I agree with State Supreme Court Justice Wallace Jefferson that the way we elect judges in Texas needs reform. I just don’t think he’s proposing a real fix for the problem he’s identified.
Texas remains one of only seven states with partisan judicial elections. It requires judicial candidates to raise vast amounts of money, which leaves a skeptical public assuming that money influences the outcome, Jefferson said.
“The status quo is broken,” he warned.
He has issued the same warning to previous Legislatures. Sen. Robert Duncan, R-Lubbock, has tried several times to convert the state’s partisan judicial elections to merit-based judicial appointments followed by retention elections.
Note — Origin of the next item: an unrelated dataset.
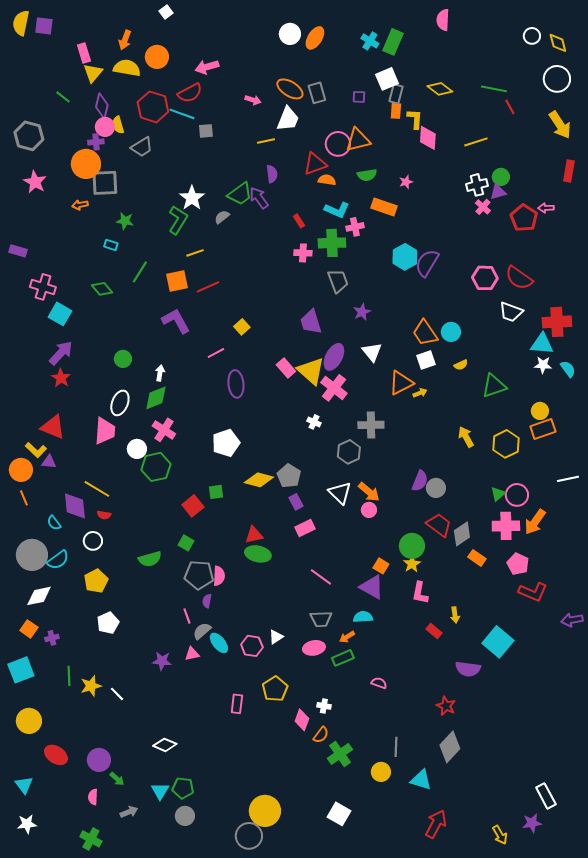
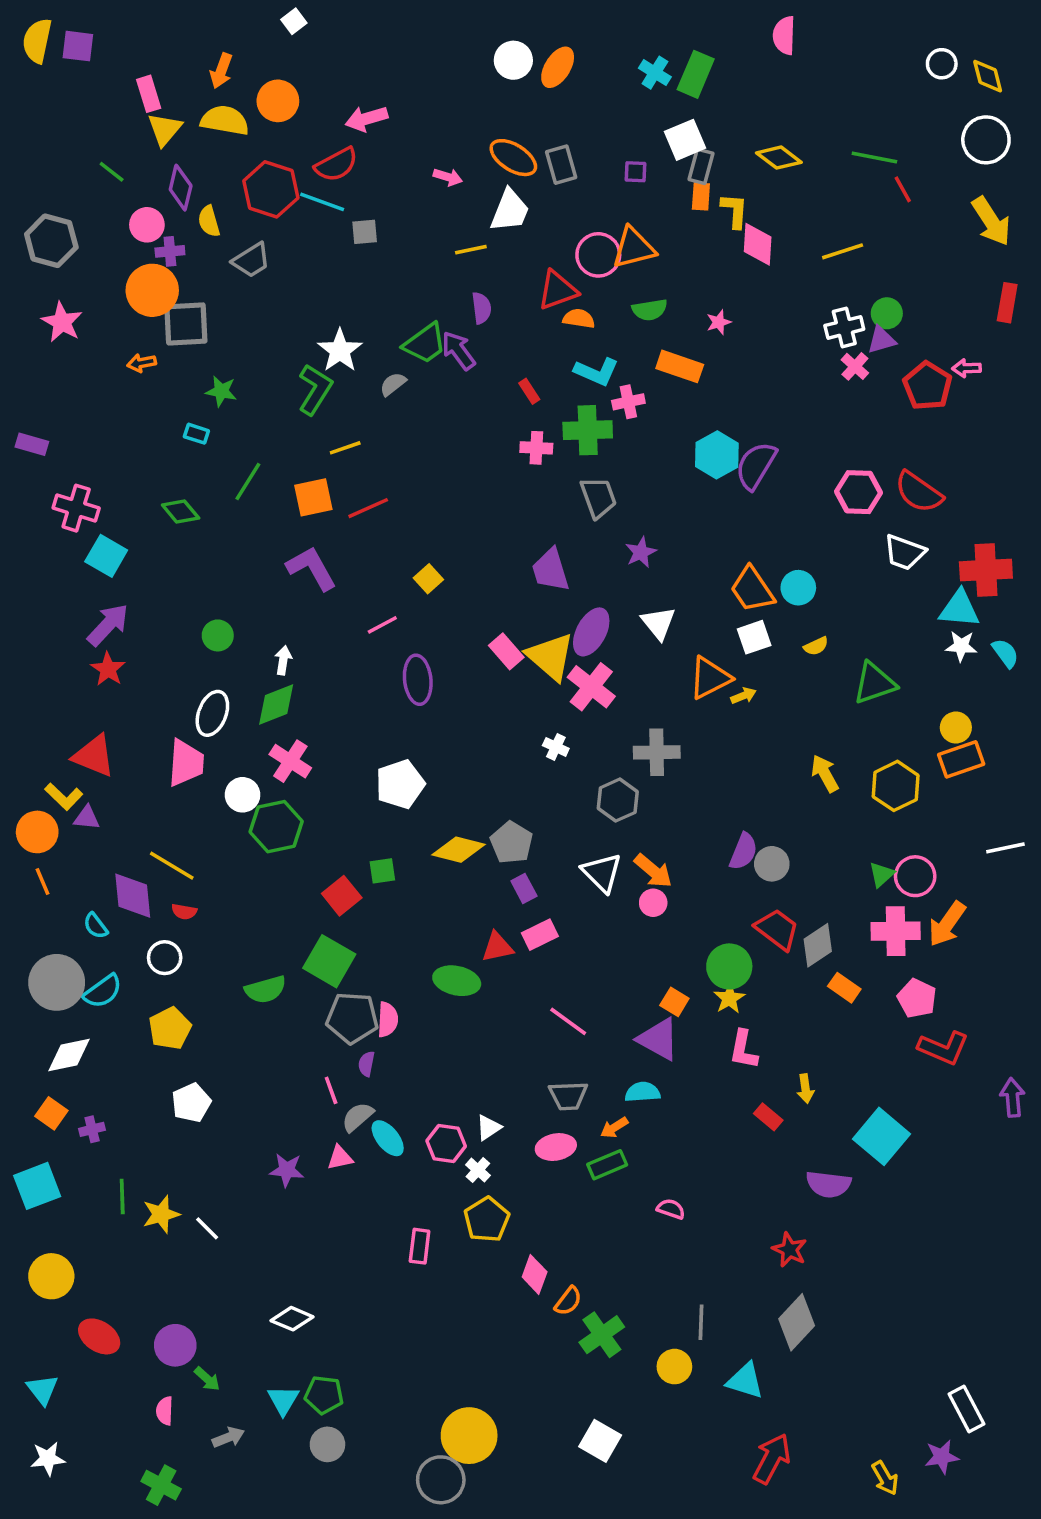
pink circle: (105, 127) -> (147, 225), moved
red triangle: (254, 535) -> (497, 947), moved
green square: (186, 543) -> (329, 961), size x1.8
purple arrow: (572, 620) -> (1012, 1097), turned 95
white cross: (324, 706) -> (478, 1170), moved, turned 32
But that plan has never passed.
“Sadly, we have now become accustomed to judicial races in which the primary determinants of victory are not the flaws of the incumbent or qualities of the challenger, but political affiliation and money,” Jefferson said. “In 1994, 2006 and again in 2008, district judges lost elections due to partisan sweeps in the urban counties.”
Jefferson acknowledged that his own re-election in November might just as well have been tied to Republican John McCain’s success in Texas as to any stellar credentials that his candidacy offered.
“And this is the point. Justice must be blind – it must be as blind to party affiliation as to the litigant’s social or financial status,” he said. “The rule of law resonates across party lines.”
Jefferson endorses a merit system as “the best remedy.” A merit system would allow the governor to appoint judges, who later would face voters in a keep-or-remove election.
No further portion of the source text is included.